Extracted records START

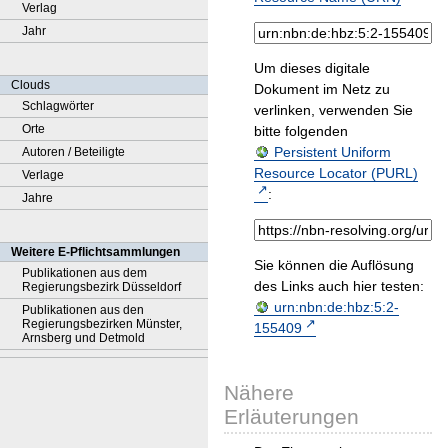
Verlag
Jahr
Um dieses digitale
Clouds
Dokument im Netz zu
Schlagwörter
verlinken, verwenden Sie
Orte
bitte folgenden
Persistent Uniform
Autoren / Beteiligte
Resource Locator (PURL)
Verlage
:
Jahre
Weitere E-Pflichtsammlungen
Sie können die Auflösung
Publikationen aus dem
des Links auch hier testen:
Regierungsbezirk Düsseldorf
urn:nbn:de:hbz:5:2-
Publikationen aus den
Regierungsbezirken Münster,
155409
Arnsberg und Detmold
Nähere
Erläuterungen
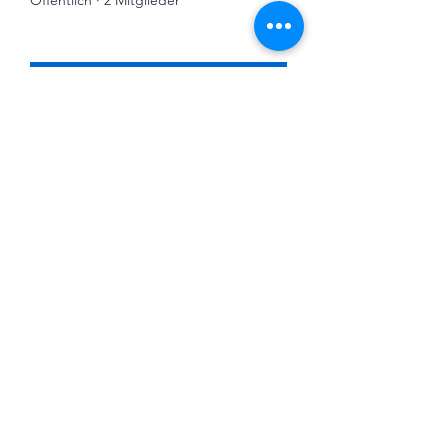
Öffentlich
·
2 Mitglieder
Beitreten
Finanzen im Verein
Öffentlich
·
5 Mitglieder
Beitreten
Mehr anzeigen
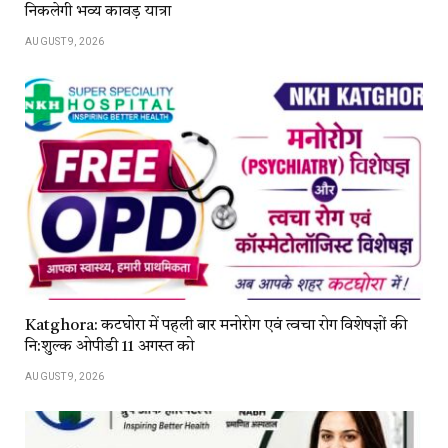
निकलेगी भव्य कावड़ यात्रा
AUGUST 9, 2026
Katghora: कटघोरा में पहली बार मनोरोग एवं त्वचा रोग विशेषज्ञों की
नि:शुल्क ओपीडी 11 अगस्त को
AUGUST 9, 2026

Extracted records END

Find the word "Publikationen" in the records. Copy every line it appears in.

Solved exercise:
Publikationen aus dem
Publikationen aus den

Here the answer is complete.